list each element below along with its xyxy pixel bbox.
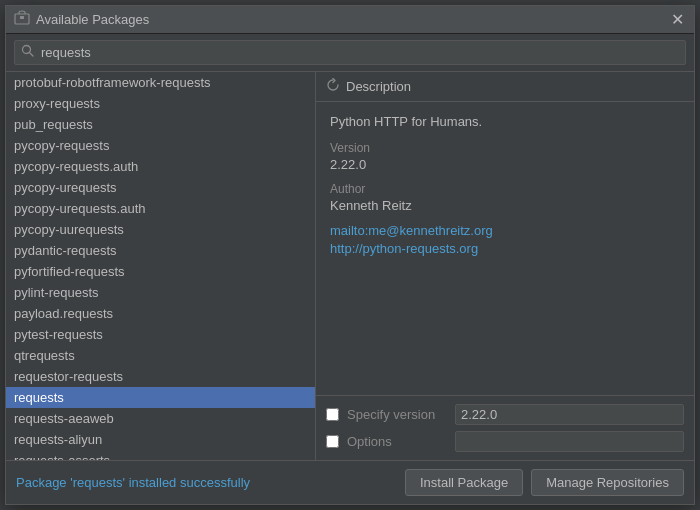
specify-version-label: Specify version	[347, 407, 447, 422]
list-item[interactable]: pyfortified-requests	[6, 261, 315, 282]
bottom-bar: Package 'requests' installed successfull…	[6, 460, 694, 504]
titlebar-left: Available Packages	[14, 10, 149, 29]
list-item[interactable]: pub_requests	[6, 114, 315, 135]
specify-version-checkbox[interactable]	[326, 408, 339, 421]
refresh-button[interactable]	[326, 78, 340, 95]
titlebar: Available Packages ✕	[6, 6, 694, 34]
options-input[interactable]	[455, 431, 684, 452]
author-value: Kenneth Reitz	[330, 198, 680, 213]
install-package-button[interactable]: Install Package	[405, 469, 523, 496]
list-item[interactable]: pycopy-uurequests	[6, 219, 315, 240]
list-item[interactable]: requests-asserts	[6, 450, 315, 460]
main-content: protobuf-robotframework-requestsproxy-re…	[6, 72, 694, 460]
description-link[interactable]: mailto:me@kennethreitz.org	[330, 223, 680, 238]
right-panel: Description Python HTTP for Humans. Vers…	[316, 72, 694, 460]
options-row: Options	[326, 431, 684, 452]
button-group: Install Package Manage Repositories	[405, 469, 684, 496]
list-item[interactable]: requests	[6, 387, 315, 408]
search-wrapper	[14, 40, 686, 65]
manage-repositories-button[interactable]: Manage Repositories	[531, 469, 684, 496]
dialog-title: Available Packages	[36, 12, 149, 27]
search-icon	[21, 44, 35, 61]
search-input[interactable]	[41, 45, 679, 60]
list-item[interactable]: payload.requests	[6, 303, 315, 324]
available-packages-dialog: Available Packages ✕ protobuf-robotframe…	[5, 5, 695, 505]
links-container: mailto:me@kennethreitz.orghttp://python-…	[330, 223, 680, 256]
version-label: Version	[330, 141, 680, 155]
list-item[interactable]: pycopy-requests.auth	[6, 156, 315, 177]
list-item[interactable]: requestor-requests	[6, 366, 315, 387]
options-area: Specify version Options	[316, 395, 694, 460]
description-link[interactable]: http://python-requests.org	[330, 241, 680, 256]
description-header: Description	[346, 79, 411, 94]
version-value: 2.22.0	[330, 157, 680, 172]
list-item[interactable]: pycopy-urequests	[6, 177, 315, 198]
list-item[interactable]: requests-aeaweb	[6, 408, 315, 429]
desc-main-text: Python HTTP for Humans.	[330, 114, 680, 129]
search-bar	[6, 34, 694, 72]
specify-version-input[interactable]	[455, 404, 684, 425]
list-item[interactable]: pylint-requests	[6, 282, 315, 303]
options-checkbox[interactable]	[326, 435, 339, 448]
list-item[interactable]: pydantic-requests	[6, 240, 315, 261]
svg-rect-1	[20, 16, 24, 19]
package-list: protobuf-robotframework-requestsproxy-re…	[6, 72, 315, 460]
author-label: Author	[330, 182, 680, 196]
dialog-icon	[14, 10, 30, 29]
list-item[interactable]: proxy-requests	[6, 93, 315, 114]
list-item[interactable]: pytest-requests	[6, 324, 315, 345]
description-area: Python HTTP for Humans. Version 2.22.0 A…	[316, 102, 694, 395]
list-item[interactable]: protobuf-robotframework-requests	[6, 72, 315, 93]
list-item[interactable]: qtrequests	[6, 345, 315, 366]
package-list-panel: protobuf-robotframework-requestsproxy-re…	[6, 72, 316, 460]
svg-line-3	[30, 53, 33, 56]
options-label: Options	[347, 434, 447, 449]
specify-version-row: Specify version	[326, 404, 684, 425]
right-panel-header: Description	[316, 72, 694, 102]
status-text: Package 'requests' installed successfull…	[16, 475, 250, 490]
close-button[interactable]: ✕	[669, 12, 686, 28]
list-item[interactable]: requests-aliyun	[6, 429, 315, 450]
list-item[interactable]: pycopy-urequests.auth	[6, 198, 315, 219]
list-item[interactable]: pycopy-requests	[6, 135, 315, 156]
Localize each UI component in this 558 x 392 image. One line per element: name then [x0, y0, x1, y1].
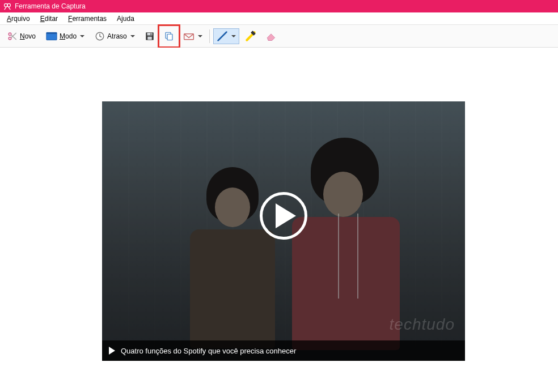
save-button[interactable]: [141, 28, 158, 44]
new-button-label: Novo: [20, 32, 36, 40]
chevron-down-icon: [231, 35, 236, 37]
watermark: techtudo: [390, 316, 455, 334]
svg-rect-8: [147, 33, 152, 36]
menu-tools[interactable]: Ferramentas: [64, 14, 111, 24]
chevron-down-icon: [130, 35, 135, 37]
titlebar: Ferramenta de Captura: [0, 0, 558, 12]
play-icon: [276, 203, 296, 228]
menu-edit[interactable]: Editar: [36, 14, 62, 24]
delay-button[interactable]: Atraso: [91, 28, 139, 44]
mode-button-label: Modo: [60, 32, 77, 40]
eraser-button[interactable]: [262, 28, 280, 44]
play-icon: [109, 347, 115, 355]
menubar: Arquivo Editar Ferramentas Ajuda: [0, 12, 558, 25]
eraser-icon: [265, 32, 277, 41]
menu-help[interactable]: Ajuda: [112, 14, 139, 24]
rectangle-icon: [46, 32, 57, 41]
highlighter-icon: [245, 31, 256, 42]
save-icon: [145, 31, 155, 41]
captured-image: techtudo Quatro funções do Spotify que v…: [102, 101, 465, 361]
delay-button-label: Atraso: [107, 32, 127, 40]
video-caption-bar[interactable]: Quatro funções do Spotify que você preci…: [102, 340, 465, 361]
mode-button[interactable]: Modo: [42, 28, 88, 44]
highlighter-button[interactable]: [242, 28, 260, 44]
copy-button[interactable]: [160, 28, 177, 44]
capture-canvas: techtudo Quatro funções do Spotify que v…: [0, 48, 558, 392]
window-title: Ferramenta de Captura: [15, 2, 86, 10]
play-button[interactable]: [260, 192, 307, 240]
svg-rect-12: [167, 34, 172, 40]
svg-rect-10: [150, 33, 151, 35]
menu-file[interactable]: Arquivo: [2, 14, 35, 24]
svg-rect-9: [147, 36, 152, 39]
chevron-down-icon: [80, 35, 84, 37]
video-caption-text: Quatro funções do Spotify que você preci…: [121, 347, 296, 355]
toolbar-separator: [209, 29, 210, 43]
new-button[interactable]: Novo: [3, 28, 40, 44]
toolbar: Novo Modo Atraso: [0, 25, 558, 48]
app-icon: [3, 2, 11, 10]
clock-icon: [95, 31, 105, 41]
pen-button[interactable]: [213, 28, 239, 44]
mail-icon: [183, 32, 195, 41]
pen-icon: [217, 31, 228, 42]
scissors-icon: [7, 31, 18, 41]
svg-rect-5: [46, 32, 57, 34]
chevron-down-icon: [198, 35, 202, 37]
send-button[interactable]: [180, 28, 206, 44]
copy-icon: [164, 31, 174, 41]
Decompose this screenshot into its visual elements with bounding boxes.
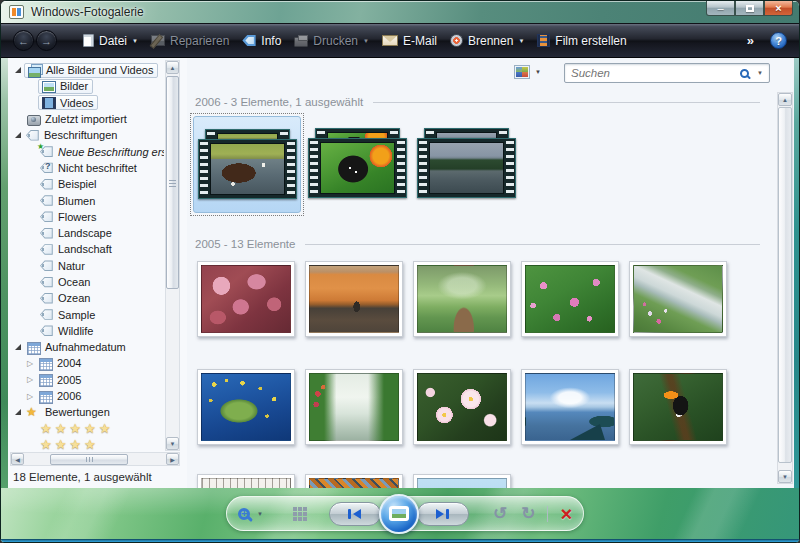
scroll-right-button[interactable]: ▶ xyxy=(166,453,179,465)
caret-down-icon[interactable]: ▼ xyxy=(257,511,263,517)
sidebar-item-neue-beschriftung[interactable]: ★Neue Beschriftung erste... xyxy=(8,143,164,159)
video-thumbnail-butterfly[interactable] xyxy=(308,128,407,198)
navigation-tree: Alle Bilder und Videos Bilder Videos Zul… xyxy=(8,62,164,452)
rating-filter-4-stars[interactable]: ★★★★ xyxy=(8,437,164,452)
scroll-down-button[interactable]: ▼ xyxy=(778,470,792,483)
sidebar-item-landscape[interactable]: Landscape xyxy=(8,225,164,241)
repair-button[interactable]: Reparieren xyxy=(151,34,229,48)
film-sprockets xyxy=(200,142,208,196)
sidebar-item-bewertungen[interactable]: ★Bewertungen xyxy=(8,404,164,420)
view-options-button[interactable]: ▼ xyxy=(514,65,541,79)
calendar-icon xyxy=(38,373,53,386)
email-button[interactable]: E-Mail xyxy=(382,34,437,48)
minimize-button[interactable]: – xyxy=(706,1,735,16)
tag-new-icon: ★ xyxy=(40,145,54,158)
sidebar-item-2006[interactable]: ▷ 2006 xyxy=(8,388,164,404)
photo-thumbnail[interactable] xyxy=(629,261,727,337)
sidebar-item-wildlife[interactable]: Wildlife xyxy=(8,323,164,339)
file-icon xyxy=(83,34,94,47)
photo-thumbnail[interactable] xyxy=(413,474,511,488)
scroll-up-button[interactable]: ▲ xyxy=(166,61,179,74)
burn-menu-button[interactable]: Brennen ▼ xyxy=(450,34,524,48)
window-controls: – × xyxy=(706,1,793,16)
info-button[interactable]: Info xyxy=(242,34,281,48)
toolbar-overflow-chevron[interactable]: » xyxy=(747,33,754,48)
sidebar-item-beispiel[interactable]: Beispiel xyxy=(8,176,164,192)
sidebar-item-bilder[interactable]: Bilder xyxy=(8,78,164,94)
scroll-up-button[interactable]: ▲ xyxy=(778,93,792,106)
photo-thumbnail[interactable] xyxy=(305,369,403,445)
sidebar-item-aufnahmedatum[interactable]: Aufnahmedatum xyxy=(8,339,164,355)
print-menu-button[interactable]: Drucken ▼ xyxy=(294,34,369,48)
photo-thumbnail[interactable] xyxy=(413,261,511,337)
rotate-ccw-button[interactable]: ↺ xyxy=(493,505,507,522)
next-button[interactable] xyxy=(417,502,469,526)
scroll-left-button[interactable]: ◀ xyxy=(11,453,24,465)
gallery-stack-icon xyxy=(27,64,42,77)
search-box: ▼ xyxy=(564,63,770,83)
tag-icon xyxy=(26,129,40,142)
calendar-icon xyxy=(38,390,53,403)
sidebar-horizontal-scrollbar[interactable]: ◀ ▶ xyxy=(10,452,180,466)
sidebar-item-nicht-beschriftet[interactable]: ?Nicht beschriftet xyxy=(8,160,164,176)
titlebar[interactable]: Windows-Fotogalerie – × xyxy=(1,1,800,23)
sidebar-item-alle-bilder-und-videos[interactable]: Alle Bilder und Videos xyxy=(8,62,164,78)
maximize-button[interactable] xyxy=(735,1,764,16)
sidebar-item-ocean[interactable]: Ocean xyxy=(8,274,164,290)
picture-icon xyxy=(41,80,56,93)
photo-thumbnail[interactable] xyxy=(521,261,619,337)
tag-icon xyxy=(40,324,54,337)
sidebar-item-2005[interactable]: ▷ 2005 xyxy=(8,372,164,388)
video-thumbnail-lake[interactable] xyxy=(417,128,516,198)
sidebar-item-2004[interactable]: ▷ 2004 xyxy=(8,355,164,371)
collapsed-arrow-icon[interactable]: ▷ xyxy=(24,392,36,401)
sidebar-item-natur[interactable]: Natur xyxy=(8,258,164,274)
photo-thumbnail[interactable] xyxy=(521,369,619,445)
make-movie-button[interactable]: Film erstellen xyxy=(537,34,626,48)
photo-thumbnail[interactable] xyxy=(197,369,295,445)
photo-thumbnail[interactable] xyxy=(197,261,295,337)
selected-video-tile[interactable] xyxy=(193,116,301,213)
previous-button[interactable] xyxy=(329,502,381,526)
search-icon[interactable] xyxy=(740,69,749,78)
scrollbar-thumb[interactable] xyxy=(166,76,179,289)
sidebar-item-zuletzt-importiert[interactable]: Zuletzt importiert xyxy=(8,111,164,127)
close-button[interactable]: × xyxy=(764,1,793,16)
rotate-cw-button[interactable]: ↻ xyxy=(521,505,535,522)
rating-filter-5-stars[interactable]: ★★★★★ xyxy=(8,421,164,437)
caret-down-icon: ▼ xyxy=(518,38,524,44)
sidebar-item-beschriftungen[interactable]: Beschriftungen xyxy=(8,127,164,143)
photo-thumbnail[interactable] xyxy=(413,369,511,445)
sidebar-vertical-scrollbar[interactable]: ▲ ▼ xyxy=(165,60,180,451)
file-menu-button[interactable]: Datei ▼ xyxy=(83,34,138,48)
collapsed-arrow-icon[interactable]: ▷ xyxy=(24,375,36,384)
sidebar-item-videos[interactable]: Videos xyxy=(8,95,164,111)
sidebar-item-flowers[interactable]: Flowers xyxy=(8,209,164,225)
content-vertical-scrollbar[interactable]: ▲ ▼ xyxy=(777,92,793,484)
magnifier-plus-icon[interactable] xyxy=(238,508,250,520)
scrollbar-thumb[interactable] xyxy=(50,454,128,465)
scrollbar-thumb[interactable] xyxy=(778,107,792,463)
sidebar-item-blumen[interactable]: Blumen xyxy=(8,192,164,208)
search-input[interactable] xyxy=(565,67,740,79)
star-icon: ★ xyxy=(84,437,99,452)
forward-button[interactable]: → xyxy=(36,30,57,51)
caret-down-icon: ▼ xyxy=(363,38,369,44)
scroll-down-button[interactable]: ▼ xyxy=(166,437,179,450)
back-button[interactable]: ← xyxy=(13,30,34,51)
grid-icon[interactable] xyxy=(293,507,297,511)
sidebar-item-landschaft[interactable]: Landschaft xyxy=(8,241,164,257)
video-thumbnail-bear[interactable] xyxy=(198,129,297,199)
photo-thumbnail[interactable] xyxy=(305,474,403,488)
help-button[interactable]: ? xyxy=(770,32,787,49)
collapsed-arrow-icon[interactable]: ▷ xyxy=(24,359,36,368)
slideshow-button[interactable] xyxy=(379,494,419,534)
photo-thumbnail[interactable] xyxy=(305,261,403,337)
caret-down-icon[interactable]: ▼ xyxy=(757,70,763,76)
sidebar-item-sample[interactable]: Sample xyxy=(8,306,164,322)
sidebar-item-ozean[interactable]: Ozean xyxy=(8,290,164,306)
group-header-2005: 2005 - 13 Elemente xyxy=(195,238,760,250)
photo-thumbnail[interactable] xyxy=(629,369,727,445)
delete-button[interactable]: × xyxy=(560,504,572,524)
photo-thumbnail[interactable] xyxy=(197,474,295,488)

*-*-*

Show me all lines in the records that contain "main".

Written solution »
main-content: protobuf-robotframework-requestsproxy-re…	[6, 72, 694, 460]
desc-main-text: Python HTTP for Humans.	[330, 114, 680, 129]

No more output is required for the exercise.